I'm running the ADAU1451 under SigmaStudio 4.2 and have a couple of questions about the Hilbert Transform block.
First, when I click on the appropriate link in the Toolbox Wiki, only an Error page comes up. Is a discussion of this very useful block in the works? I suppose it's fairly self-explanatory to those who have Hilbert experience, but it would be nice to have confirmation of the pin names at least, and what to expect at the outputs.
A 'DIY' FIR approach to a Hilbert Transform was offered in these pages prior to this block's appearance in some of the device menu trees, . More than 4 years ago, KJBob gave a good account of the difference between the menu-tree block and the DIY two-filter approach in this posting: https://ez.analog.com/dsp/sigmadsp/f/q-a/65970/adau1446-hilbert-transform-response.
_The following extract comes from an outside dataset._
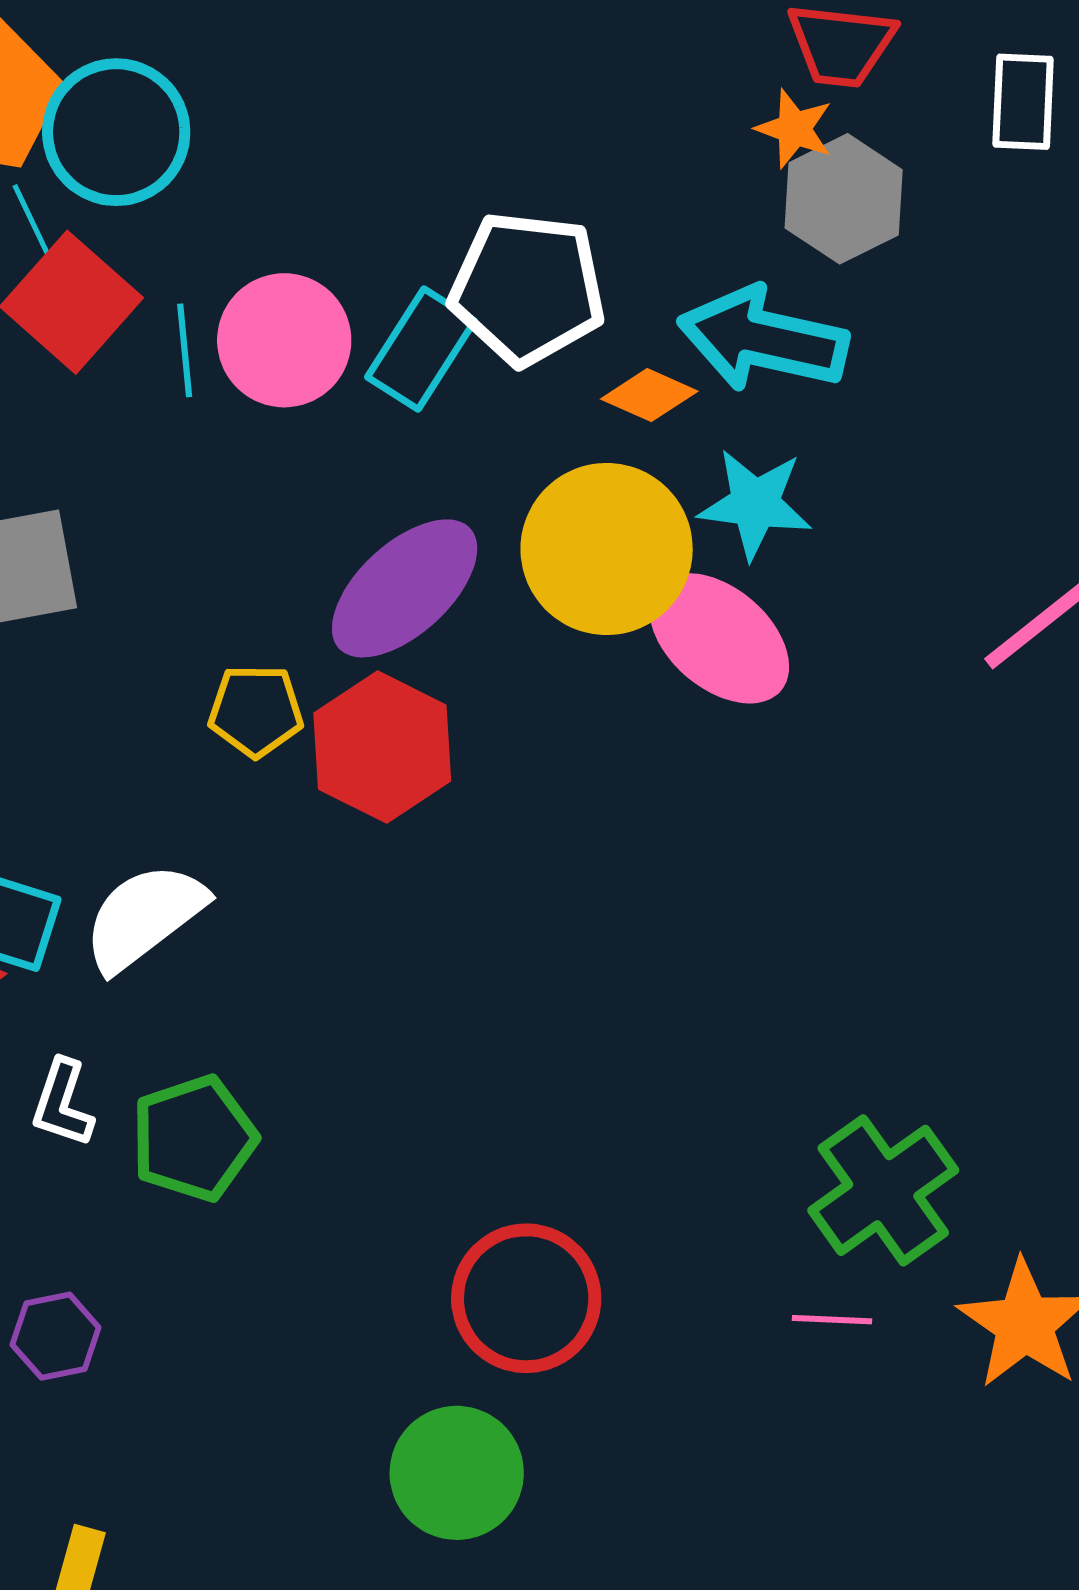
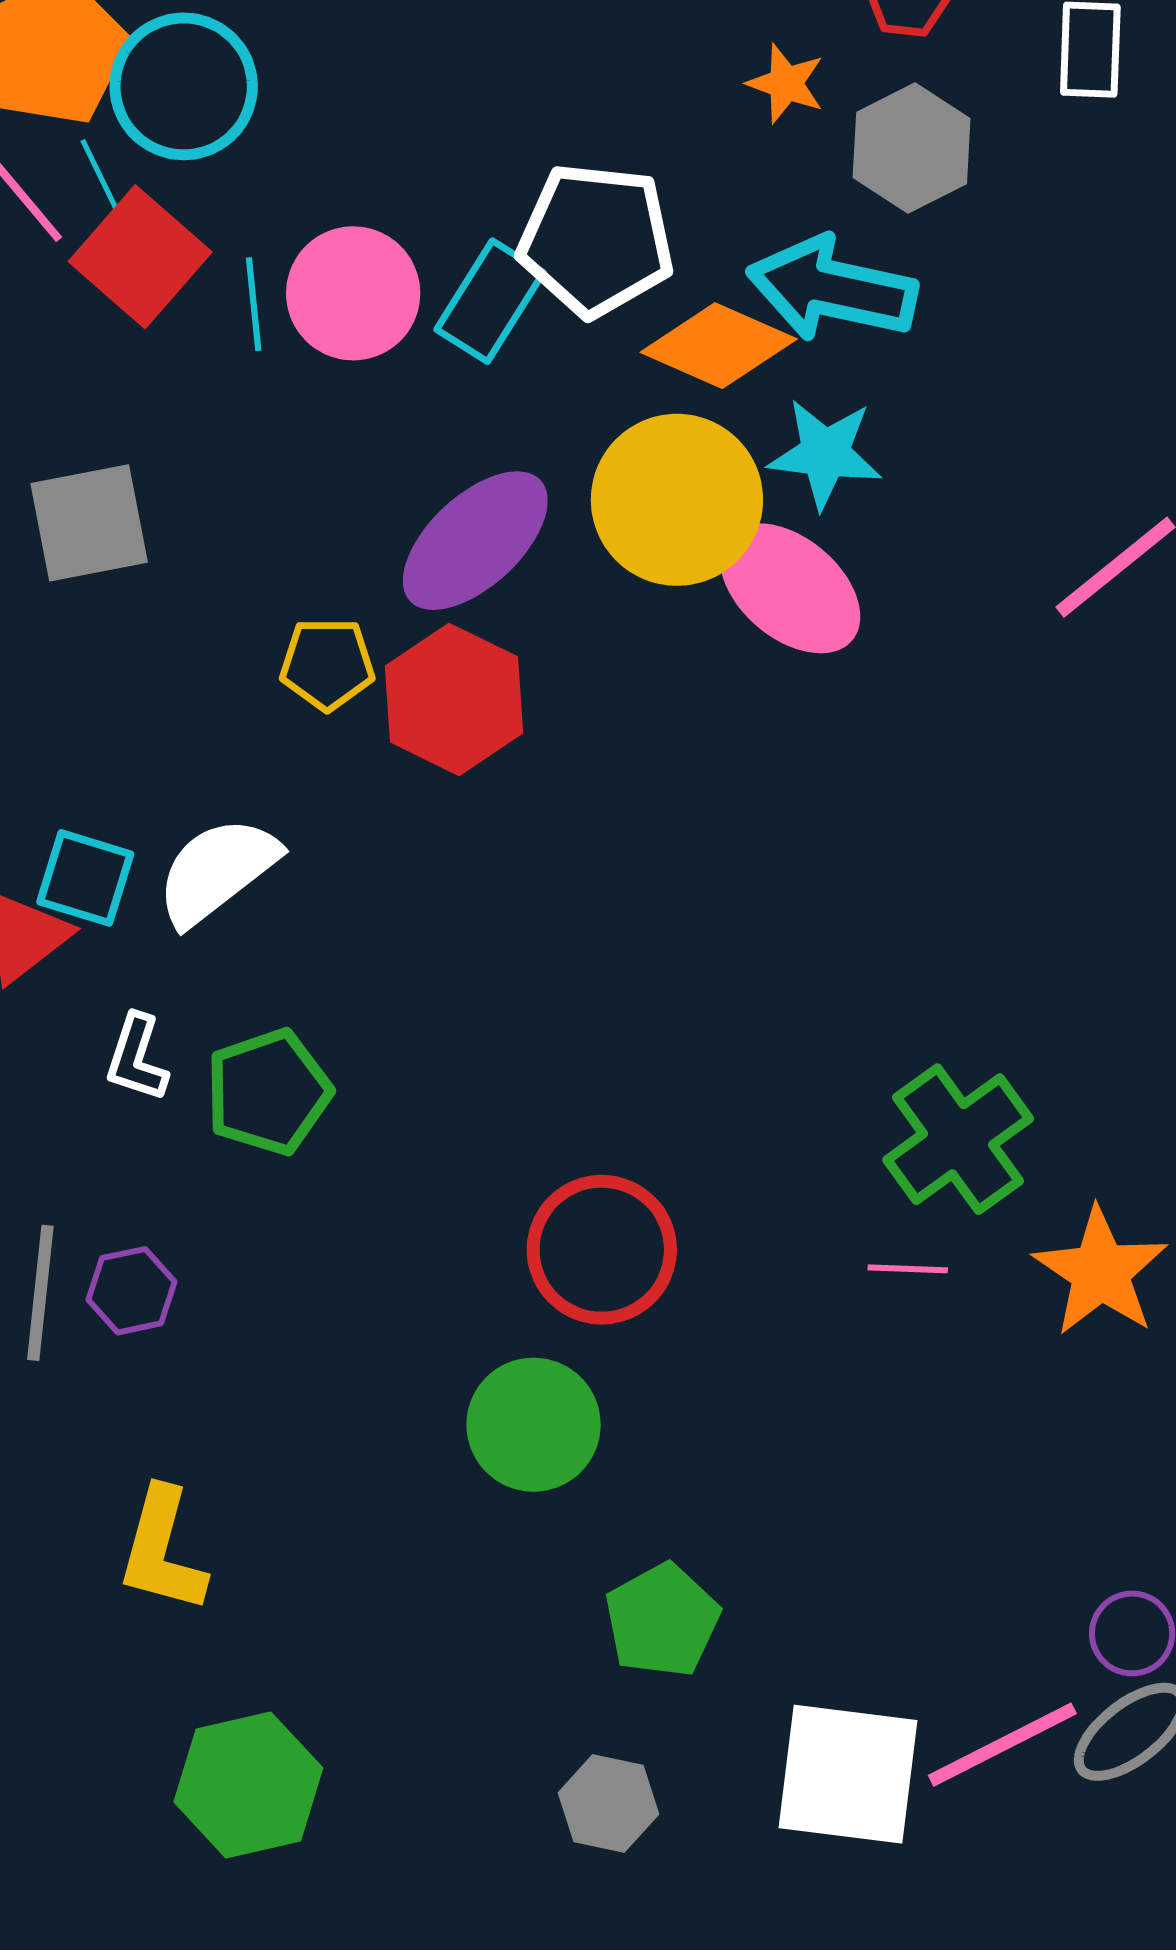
orange star: (794, 129) -> (786, 83), moved
orange diamond: (649, 395) -> (719, 346), size x1.6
In that posting, KJBob points out that the menu-tree block (which is an IIR implementation, far more accurate and with less overhead than the DIY one) has a non-constant phase/delay relationship between the input and the 'real' or cosine output. A filter to mimic the cosine delay characteristic is not a simple matter. For those of us who need phase coherence between the input signal and the cosine output, we can either use the DIY approach, as KJBob suggests, plus a second fixed delay to match the cosine delay-only, or simply use the cosine output of a second menu-tree block to provide identical time and phase smear. I believe that, even with a second Hilbert block, the overhead is less this way. Sound plausible?
Just as you expect, the packaged Hilberts use 103 instructions each -- two would still use far less than one FIR. Below I made a simple headphone effect with two Hilbert transforms, one active and one reference. By adding a relative 90 degree phase it moves the sound image from inside your head to all around you. Somewhere in EZ I have also posted a variable audio notch filter using SSB modulator / demod to shift the incoming audio (instead of moving the notch filter, which isn't possible on a ADAU1701 without external coefficient calculation).
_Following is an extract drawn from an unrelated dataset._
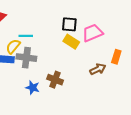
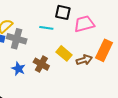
cyan line: (26, 36) -> (46, 28), moved
yellow rectangle: (71, 42) -> (64, 53), moved
orange rectangle: (116, 57) -> (104, 50), size x1.5

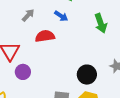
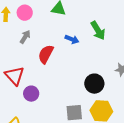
blue arrow: (61, 16) -> (72, 39), moved
red semicircle: (45, 36) -> (46, 54), turned -42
Thanks for the vote of confidence, Bob, but we still need a Help/Wiki on that block. Your movable notch sounds like a challenge, and I'll bet there's a way!
Your headphone 'ambience synthesizer' is a cute idea. An interesting application is to run the audio from your ham rig through an 800Hz notch filter and then through the Hilbert device to stereo headphones. But go back and recover the 800Hz by subtraction and add it to both L and R. The effect is hash and noise all around you and the CW signal-of-interest right in the middle of your head. Eerie, though I don't know if it helps Morse intelligibility since I never learned to copy it.
I have an article relevant to this you might find interesting, if I could figure out how to get it to you.